Filling in the Blanks on Ethanol

Local Viewpoint by Kelly Brunkhorst, Director of Research, published in Thursday, April 28, Lincoln Journal Star

J. Patrick Boyle’s editorial Corn ethanol: Burning up food budgets may make a couple valid points, but he omits many facts that need to be part of the discussion on corn ethanol. 

Although I agree that floods, droughts and a growing middle class in developing countries may account for some of the factors nudging food prices upward, the largest and perhaps most important factor – and one that Mr. Boyle left out – is the price of crude oil.  Oil and gas prices are rising at a time when our nation is trying to crawl out of a recession, and those higher prices trickle through to every product in the grocery store because of higher transportation, processing and packaging costs.  Yet, one industry across the state of Nebraska and the nation, is providing an alternative to the $100 million dollars we export to OPEC and other countries for foreign oil every day—corn-based ethanol. 
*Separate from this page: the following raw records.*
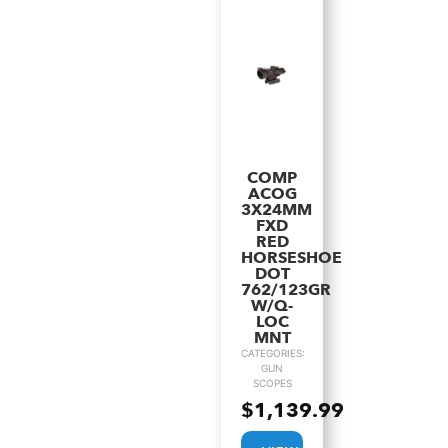
COMP
ACOG
3X24MM
FXD
RED
HORSESHOE
DOT
762/123GR
W/Q-
LOC
MNT
CATEGORIES:
GUN
SCOPES
$
1,139.99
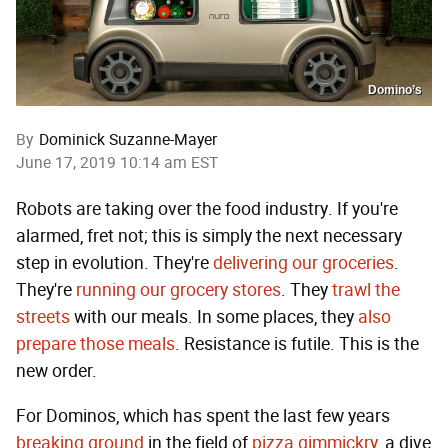
Domino’s
By
Dominick Suzanne-Mayer
June 17, 2019 10:14 am EST
Robots are taking over the food industry. If you're
alarmed, fret not; this is simply the next necessary
step in evolution. They're
delivering our groceries
.
They're
running our grocery stores
. They
trawl the
streets
with our meals. In some places, they
also
prepare those meals
. Resistance is futile. This is the
new order.
For Dominos, which has spent the last few years
breaking
ground
in the field of
pizza gimmickry
, a dive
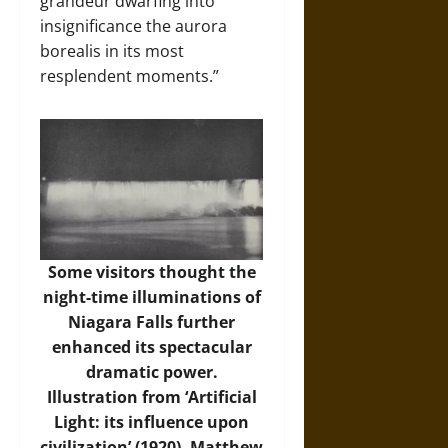
grandeur dwarfing into
insignificance the aurora
borealis in its most
resplendent moments.”
Some visitors thought the
night-time illuminations of
Niagara Falls further
enhanced its spectacular
dramatic power.
Illustration from ‘Artificial
Light: its influence upon
civilization’ (1920), Matthew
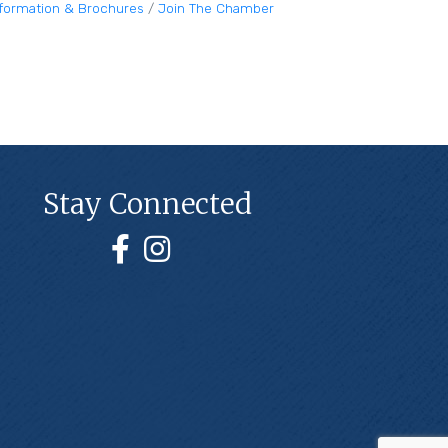
nformation & Brochures
Join The Chamber
Stay Connected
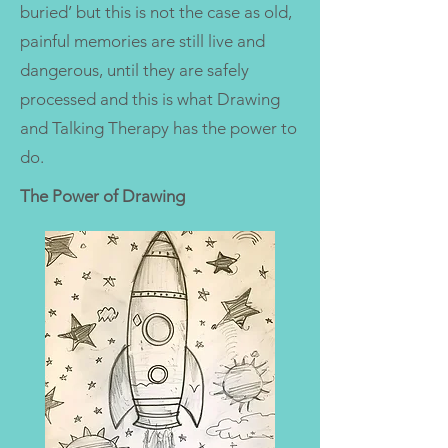
buried’ but this is not the case as old,
painful memories are still live and
dangerous, until they are safely
processed and this is what Drawing
and Talking Therapy has the power to
do.
The Power of Drawing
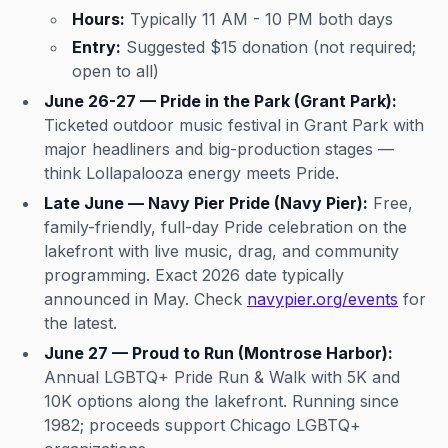
Hours:
Typically 11 AM - 10 PM both days
Entry:
Suggested $15 donation (not required;
open to all)
June 26-27 — Pride in the Park (Grant Park):
Ticketed outdoor music festival in Grant Park with
major headliners and big-production stages —
think Lollapalooza energy meets Pride.
Late June — Navy Pier Pride (Navy Pier):
Free,
family-friendly, full-day Pride celebration on the
lakefront with live music, drag, and community
programming. Exact 2026 date typically
announced in May. Check
navypier.org/events
for
the latest.
June 27 — Proud to Run (Montrose Harbor):
Annual LGBTQ+ Pride Run & Walk with 5K and
10K options along the lakefront. Running since
1982; proceeds support Chicago LGBTQ+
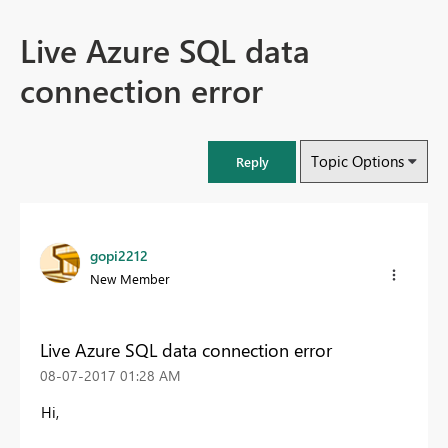
Live Azure SQL data
connection error
Topic Options
Reply
gopi2212
New Member
Live Azure SQL data connection error
‎08-07-2017
01:28 AM
Hi,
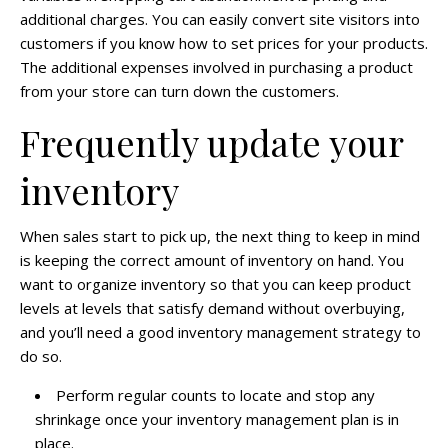
additional charges. You can easily convert site visitors into
customers if you know how to set prices for your products.
The additional expenses involved in purchasing a product
from your store can turn down the customers.
Frequently update your
inventory
When sales start to pick up, the next thing to keep in mind
is keeping the correct amount of inventory on hand. You
want to organize inventory so that you can keep product
levels at levels that satisfy demand without overbuying,
and you’ll need a good inventory management strategy to
do so.
Perform regular counts to locate and stop any
shrinkage once your inventory management plan is in
place.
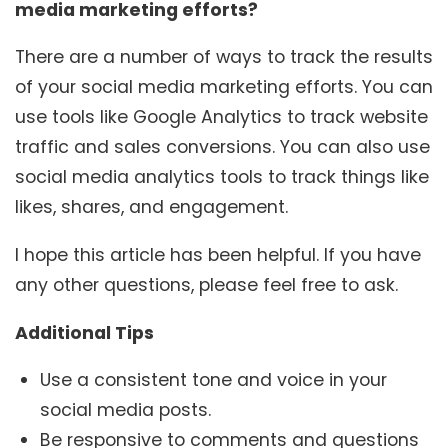
media marketing efforts?
There are a number of ways to track the results
of your social media marketing efforts. You can
use tools like Google Analytics to track website
traffic and sales conversions. You can also use
social media analytics tools to track things like
likes, shares, and engagement.
I hope this article has been helpful. If you have
any other questions, please feel free to ask.
Additional Tips
Use a consistent tone and voice in your
social media posts.
Be responsive to comments and questions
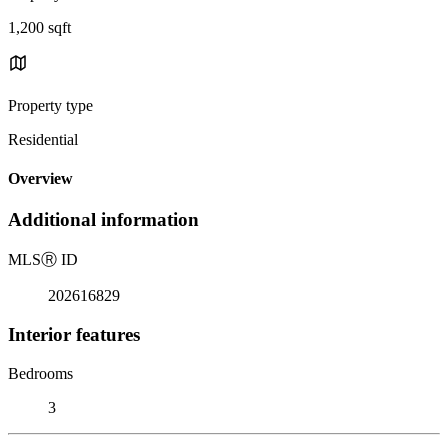
1,200 sqft
Property type
Residential
Overview
Additional information
MLS
Ⓡ
ID
202616829
Interior features
Bedrooms
3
In the United States, we are utilizing just over 4 billion bushels of corn on a net basis, to produce a clean burning fuel that in turn is reducing the billion dollars that we export for foreign oil.  Corn used for ethanol accounts for less than 29 percent of the total corn supply.  (Yes, just 29 percent!)  Mr. Boyle and some others like to use scare tactics by inflating numbers and omitting the fact that only starch from the corn kernel is used to make ethanol, while the remaining portion is distillers grains, a high value, feed co-product.  Distillers grains replaces a portion of the corn and other protein sources in livestock rations, and has become a sought after addition to beef, dairy, hog and poultry rations across the U.S. and the world.  Specifically in Nebraska, distillers grains have been selling for an average of 85 percent the value of corn, but when incorporated into a feed ration can provide upwards of 130 percent the feeding value of corn.  That makes it a bargain for livestock producers, especially considering the increased average daily gains in beef cattle and the thousands of dollars that saves cattle feeders annually. 
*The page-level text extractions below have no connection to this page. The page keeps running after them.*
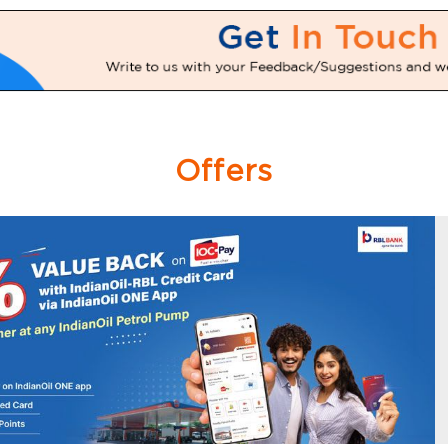
Offers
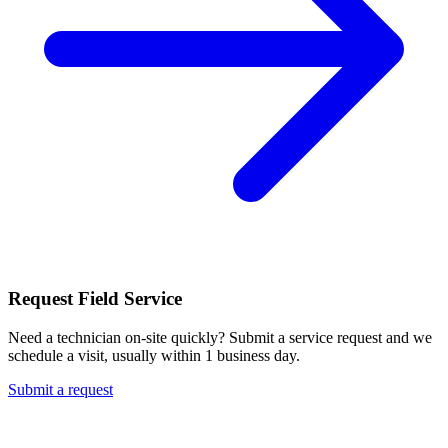
Request Field Service
Need a technician on-site quickly? Submit a service request and we
schedule a visit, usually within 1 business day.
Submit a request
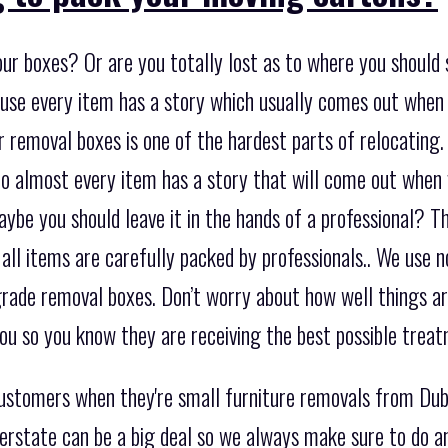
ur boxes? Or are you totally lost as to where you should s
se every item has a story which usually comes out when 
 removal boxes is one of the hardest parts of relocating. I
o almost every item has a story that will come out when 
e you should leave it in the hands of a professional? Th
 all items are carefully packed by professionals.. We use n
rade removal boxes. Don’t worry about how well things are
u so you know they are receiving the best possible treat
 customers when they're small furniture removals from D
terstate can be a big deal so we always make sure to do 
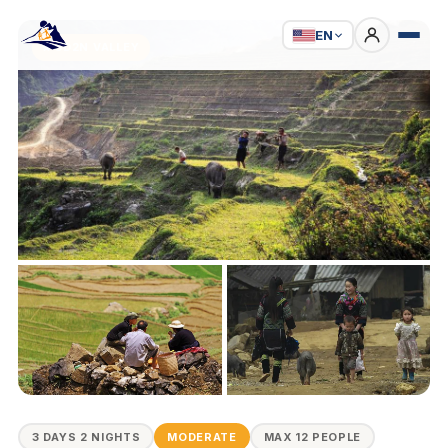
EN
3D2N VALLEY
3 DAYS 2 NIGHTS
MODERATE
MAX 12 PEOPLE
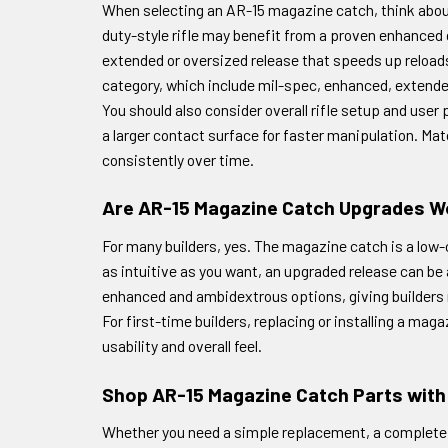
When selecting an AR-15 magazine catch, think about 
duty-style rifle may benefit from a proven enhanced 
extended or oversized release that speeds up reloads 
category, which include mil-spec, enhanced, extend
You should also consider overall rifle setup and use
a larger contact surface for faster manipulation. Ma
consistently over time.
Are AR-15 Magazine Catch Upgrades Wo
For many builders, yes. The magazine catch is a low-co
as intuitive as you want, an upgraded release can b
enhanced and ambidextrous options, giving builders
For first-time builders, replacing or installing a maga
usability and overall feel.
Shop AR-15 Magazine Catch Parts wit
Whether you need a simple replacement, a complete ma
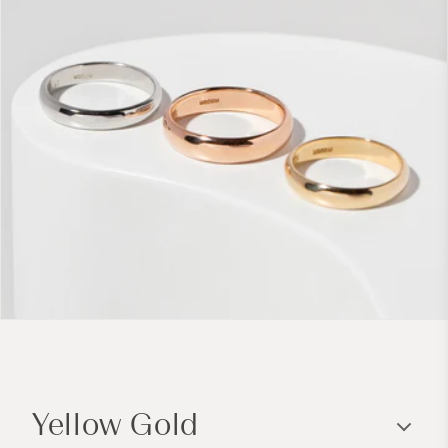
C
o
Yellow Gold
l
Mr. Boyle is correct when he says farmers and ranchers are reducing the number of livestock they are raising.  Unfortunately cattle herd numbers in the U.S. have been on a steady decline since the 1970s, thirty years before the advent of today’s corn ethanol industry, another point Mr. Boyle leaves out.  He also fails to recognize how much more productive beef and pork producers are today – something he is well aware of considering his organization, American Meat Institute, represents the corporate packers who buy those animals.

In a recently released report, Bruce Babcock and Jacinto F. Fabiosa of Center for Agriculture and Rural Development state that the results of their analysis “implies that ethanol subsidies have played a minor role in determining the size of the corn ethanol industry. Thus, ethanol subsidies have contributed little to corn prices or to food price inflation.”

The USDA recently released updated figures on where your food dollar goes.  On average only 11.6 cents goes back to the farmer, which is down from the previous analysis.  Where does most of your food dollar go? To food services and food processing, the very members of Mr. Boyle’s American Meat Institute.

Filling up the car with E10 or filling a flex fuel vehicle with E85 provides a tremendously positive impact in rural communities, the state and nation as a whole, and the environment.  Ethanol helps keep gas prices lower than they otherwise would be—it’s produced right here in Nebraska from Nebraska corn and is certainly helping lead us down the right path to energy independence.